Rydberg Polarons


In school, we learn many things over and over again. One of these things are the states of matter. There are four basic states of matter: solid, liquid, plasma, and gas. Although, there has been a new state of matter that has been discovered: Rydberg matter. Many students, like Mathieu Senechal, are probably thinking, “I don’t even understand what you’re talking about.” In reality, matter can be defined into the different states by three two main principles: how fast the particles (atoms) move and how closely packed together they are. This can also be defined as the potential and kinetic energy possessed by the atoms within the substance and how closely packed together they are.

This state of matter can most easily be seen through illustrations because atoms are so small. To understand this new state, the parts of an atom must first be well understood. There are three basic parts that can make up any atom. The neutrons (neutral charge) and protons (positive charge) make up the nucleus of the atom. This is commonly the most stable part of any atom except inside of radioactive elements because when the nucleus splits apart it causes explosions and radioactivity. The electrons (negative charge) are in the electron cloud in rings around the nucleus. If the atom is large enough, then there is enough space inside the electron cloud for other smaller atoms to be able to fit. Most states of matter are naturally occurring and can transfer between the different states through the addition of energy. Contrastingly, this state has to be synthetically made and only lasts for a short while.

The official name for this state of matter is Rydberg Polarons. This is created by an excited strontium atom encompassing other strontium atoms. The first atom is excited by a laser; this means that the outer electron jumps up several rings for just part of a second which is long enough for other atoms to get inside the ring. This strontium atom that is excited can now fit other strontium atoms within its electron cloud.

Researcher Shuhei Yoshida from TU Wien is saying, “This is a highly unusual situation. Normally, we are dealing with charged nuclei, binding electrons around them. Here, we have an electron, binding neutral atoms.” These neutral atoms actually do disrupt the excited electron as it orbits its nucleus, but due to Quantum Physics, these electron can stay in orbit without altering its path. Luckily, neutral atoms carry no charge; therefore, they are of no hard to this fragile state of matter.  

This new state of matter is also strange in the fact that it can only occur at extremely low temperatures.
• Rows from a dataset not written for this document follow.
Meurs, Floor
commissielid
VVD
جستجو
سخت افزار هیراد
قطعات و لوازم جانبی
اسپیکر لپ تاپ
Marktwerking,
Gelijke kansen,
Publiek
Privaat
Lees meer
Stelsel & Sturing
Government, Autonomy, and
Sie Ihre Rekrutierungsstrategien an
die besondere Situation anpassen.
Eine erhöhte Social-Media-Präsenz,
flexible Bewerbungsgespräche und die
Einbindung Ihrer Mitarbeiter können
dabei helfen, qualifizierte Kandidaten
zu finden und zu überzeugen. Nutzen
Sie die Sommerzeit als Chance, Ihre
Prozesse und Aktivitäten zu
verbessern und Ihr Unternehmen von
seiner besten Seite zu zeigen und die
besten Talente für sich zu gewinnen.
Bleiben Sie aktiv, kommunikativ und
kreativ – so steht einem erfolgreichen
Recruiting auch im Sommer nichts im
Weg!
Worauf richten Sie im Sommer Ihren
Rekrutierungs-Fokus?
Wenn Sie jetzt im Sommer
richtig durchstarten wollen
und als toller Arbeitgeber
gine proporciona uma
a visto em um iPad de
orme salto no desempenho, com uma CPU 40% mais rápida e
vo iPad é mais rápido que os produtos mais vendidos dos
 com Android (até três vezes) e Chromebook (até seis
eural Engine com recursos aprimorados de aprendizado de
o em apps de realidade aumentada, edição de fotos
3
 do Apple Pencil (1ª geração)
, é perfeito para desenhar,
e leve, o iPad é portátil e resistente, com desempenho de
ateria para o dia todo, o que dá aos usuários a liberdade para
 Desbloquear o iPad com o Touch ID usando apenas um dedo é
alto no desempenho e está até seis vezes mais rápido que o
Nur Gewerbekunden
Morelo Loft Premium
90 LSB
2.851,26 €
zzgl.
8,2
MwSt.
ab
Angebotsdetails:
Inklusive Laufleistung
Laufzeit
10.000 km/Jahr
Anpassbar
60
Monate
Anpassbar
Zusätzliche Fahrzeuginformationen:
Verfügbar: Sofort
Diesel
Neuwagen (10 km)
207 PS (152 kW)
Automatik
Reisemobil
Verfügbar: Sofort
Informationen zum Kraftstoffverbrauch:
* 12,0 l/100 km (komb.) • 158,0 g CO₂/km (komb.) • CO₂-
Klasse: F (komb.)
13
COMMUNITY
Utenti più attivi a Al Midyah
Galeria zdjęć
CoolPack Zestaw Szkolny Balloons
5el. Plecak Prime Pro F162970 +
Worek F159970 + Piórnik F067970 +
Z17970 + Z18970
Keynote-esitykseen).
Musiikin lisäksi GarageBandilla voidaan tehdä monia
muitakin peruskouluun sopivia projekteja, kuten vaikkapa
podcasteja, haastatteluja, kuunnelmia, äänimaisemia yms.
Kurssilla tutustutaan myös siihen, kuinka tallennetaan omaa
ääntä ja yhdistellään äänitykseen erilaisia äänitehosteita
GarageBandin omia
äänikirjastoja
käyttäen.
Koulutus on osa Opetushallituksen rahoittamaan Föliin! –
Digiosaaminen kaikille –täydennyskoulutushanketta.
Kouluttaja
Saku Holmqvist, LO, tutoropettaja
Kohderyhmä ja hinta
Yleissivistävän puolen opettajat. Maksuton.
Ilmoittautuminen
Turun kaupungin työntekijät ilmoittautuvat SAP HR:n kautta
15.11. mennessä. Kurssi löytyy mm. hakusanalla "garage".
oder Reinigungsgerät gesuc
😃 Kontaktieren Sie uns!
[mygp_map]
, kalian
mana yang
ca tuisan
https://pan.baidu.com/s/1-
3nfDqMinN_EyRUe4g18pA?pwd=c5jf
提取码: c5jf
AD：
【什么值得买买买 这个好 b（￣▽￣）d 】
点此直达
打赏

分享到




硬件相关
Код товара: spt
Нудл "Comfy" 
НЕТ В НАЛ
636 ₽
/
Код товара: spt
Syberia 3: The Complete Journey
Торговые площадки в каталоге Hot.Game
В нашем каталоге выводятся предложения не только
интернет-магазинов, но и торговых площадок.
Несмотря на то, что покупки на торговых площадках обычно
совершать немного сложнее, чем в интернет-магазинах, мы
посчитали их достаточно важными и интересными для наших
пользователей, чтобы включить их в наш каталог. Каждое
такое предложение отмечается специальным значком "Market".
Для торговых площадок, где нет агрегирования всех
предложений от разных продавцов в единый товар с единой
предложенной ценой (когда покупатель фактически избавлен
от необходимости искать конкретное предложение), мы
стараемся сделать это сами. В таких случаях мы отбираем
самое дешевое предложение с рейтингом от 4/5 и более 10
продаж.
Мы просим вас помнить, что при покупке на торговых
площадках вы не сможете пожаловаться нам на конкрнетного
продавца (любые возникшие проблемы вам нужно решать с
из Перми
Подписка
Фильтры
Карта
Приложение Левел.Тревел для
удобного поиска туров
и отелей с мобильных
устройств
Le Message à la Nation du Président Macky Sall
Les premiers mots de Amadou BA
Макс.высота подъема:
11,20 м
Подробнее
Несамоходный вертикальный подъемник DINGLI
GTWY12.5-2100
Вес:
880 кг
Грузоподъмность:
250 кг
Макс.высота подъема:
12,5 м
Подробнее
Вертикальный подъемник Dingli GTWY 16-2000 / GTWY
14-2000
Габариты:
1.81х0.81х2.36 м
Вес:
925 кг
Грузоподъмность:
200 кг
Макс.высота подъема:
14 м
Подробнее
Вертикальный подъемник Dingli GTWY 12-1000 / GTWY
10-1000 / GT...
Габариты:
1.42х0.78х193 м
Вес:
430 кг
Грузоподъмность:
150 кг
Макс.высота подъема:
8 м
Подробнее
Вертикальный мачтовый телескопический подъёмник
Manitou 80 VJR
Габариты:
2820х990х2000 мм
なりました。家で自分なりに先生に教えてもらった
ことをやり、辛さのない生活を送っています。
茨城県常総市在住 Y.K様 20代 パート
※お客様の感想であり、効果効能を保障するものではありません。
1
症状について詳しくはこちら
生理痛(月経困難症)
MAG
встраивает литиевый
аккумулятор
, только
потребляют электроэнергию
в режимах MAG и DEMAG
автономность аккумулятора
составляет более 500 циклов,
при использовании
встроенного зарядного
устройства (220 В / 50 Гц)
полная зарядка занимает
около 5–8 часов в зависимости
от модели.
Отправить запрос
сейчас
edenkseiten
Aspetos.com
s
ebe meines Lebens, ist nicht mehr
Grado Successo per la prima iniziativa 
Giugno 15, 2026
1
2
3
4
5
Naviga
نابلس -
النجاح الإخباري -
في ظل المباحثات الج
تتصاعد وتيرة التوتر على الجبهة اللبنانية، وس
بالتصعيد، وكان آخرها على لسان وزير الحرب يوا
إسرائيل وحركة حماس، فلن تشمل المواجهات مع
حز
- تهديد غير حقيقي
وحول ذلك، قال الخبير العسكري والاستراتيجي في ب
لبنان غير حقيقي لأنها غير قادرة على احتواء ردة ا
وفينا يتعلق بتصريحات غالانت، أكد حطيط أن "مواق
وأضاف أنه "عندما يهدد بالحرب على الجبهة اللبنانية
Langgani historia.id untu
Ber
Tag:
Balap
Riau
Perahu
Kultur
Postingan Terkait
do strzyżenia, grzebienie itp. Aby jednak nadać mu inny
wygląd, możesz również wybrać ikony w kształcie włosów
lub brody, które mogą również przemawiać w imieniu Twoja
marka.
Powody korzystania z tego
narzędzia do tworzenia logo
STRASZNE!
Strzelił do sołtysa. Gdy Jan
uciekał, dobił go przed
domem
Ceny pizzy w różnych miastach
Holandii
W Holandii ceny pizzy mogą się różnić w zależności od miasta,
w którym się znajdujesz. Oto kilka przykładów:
This makes it very difficult for researchers at TU Wien, a university in Austria, to be able to study Rydberg Polarons. While researchers are trying to keep the area at low enough temperatures, atoms give off heat making the effort almost useless. This now allows  scientists to be able to study new ideas in ultracold environments.

While much of the research in ultracold environments  is happening in other countries, including Austria, some of it is happening in our own backyard. Georgia Technological University just recently received a $900,000grant from the United States Air Force of Scientific Research to study atoms in ultracold temperatures as they approach absolute zero. (They would never reach absolute zero because then thermal activity would cease, causing reactions to stop taking place.) These extremely low temperatures will allow for atoms to function and interact with each other in new and interesting ways. One of these examples is the new state of matter, Rydberg Polarons. The works happening at Georgia Tech could also lead to a deeper understanding of how bonds form and what makes them stay together and break apart. These studies could then bring about new theories in chemistry which will then help explain why certain things happen at these ultracold temperatures.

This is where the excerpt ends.